## Tuesday, June 10, 2008

Interpretation of Probability, Yet Again

In my previous post, I mentioned that my "
personalized "bayesian frequentist" interpretation of probability was struck down by the news that frequentism conflicts with the standard axioms of probability." The issue needs more consideration, so this post will discuss it exclusively.

To that end, I've found a very interesting article on the subject.

The information I had found previously went something like this. The simplistic frequentist position is to say that the probability of an event is the fraction of times it occurs in some set. This is problematic mainly because if we flip a coin five times and get the fractions heads=1/5 and tails=4/5, we can attribute these fractions to chance. We don't automatically believe that the "real" probability of heads is 1/5.

Revision 1 of the frequentist view changes the definition to "limiting frequency": the probability is the fraction we would get if we kept at it. The limiting frequency does not always exist. For example, consider a sequence containing As and Bs, starting with ABBAAAABBBBBBBB... Each time, the number of same letters in a row doubles. The ratio of A to B will wave back and forth forever, never settling. So by definition, probabilities only apply to sequences for which the limiting frequency exists.

This is better, but it still isn't quite right. There are two problems. First, a coin could land on heads every even flip and tails every odd flip. The limiting fraction for both sides would be 1/2, but this is obviously not a random sequence. So the requirement that there is a limiting frequency is not enough to guarantee that the sequence is probabilistic. Second, it is possible to re-order an infinite sequence to make the limiting frequencies different. With the same alternating heads/tails sequence, we could reorder as follows: group heads together in pairs by moving them backwards, but keep tails isolated.

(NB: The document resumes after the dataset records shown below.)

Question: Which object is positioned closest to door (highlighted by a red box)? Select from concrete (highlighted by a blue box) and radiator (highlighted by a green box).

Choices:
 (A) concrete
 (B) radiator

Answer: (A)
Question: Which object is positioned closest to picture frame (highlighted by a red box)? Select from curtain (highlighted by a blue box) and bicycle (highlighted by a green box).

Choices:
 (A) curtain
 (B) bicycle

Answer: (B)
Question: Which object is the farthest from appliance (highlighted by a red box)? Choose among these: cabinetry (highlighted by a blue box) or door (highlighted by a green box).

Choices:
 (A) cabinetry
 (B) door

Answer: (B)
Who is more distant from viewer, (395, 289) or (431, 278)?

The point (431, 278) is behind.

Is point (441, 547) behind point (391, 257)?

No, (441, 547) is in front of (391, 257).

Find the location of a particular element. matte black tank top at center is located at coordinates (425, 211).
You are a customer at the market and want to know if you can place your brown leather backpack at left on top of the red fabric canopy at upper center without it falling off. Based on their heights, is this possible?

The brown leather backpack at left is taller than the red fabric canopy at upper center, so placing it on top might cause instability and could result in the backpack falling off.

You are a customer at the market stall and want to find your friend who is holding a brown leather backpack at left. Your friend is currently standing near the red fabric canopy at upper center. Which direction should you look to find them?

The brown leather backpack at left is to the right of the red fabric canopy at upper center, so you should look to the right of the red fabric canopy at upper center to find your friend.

This makes the limiting frequency of heads 2/3. It seems odd that the probability would change when we're just counting in a different order.

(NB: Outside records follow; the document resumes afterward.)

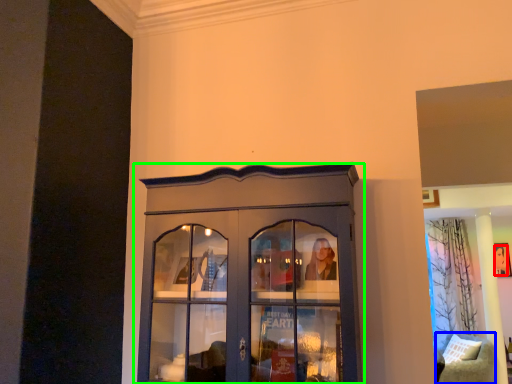 Question: Considering the real-world distances, which object is closest to person (highlighted by a red box)? furniture (highlighted by a blue box) or cupboard (highlighted by a green box).

Choices:
 (A) furniture
 (B) cupboard

Answer: (A) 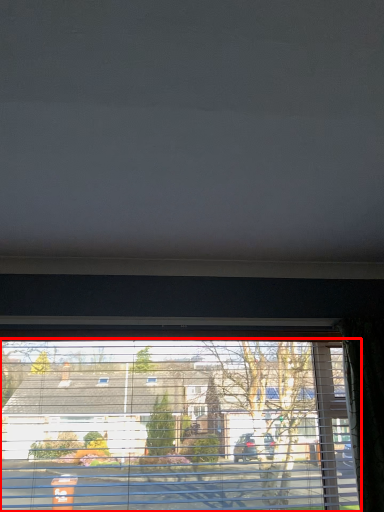 Question: From the image, what is the correct spatial relationship of window (annotated by the red box) in relation to blind?

Choices:
 (A) right
 (B) left

Answer: (B) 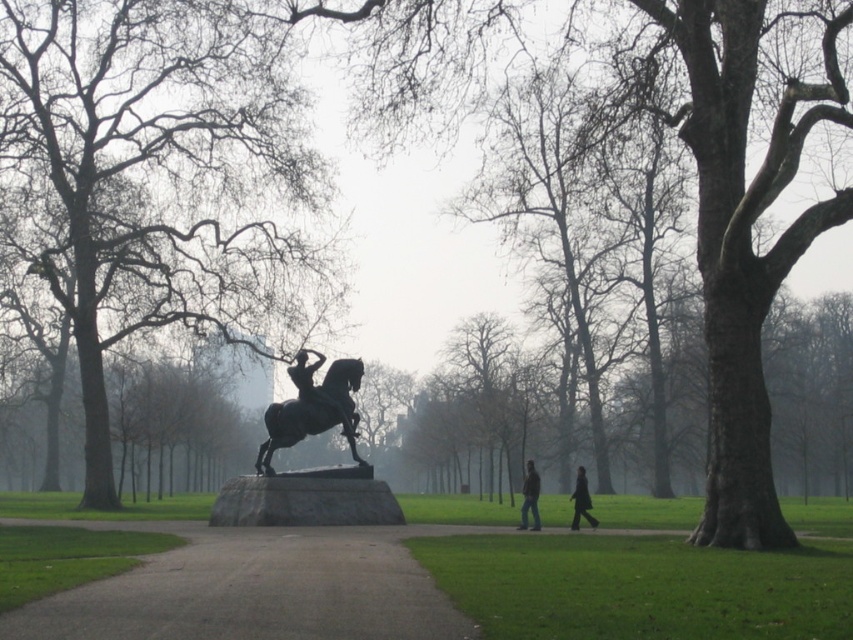 Can you confirm if dark gray jeans at center is wider than dark matte coat at lower right?

Indeed, dark gray jeans at center has a greater width compared to dark matte coat at lower right.

Can you confirm if dark gray jeans at center is bigger than dark matte coat at lower right?

Indeed, dark gray jeans at center has a larger size compared to dark matte coat at lower right.

Describe the element at coordinates (531, 497) in the screenshot. The image size is (853, 640). I see `dark gray jeans at center` at that location.

This screenshot has width=853, height=640. I want to click on dark gray jeans at center, so click(531, 497).

Measure the distance between smooth bark tree at center and polished bronze statue at center.

smooth bark tree at center is 68.90 feet from polished bronze statue at center.

This screenshot has width=853, height=640. Describe the element at coordinates (154, 176) in the screenshot. I see `smooth bark tree at center` at that location.

Image resolution: width=853 pixels, height=640 pixels. What are the coordinates of `smooth bark tree at center` in the screenshot? It's located at (154, 176).

Based on the photo, which is above, smooth concrete path at center or polished bronze statue at center?

Positioned higher is polished bronze statue at center.

Who is more distant from viewer, (149, 556) or (282, 484)?

The point (282, 484) is more distant.

Which is behind, point (268, 620) or point (270, 406)?

The point (270, 406) is more distant.

This screenshot has width=853, height=640. I want to click on smooth concrete path at center, so click(x=254, y=588).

To fix this, von Mises defined something called a "collective". Before reading the paper, I knew that a collective had the additional property that any subsequence chosen without knowledge of where the heads were and where the tails were would have the same limit frequencies. I had also read that the resulting theory was inconsistant with the standard axioms of probability. I wondered: if this definition is inconsistant with the standard axiomization, what sort of alternative probability theory does it yield?

What the paper immediately revealed was that the collective-based definition of probability was a competitor to the now-standard axiomization, Kolmogorov's axiomization. It is not surprising, then, that the two are inconsistant with eachother. Where the two differ, von Mises preferred the collection-based account. It is not hard to see why; his account is grounded in a mathematical concept of a random sequence, while Kolmogorov's axioms simply tell us how probabilities must be calculated, without any explanation of what a probability means.

Mainly, the notion of a collective is weaker; it does not allow us to prove as much. For example, it is quite possible that a coin being flipped approaches the correct frequency "from above": with only a finite number of exceptions, the ratio of heads at any finite time can be greater than 1/2, although it gets to 1/2 as we keep going. Perhaps a stonger notion of random sequence is needed, then. But I do think the von Mises approach of defining random sequences first, and then probabilities, seems like a better foundation. I wonder: is there any definition of randomness from which the Kolmogorov axioms automatically follow?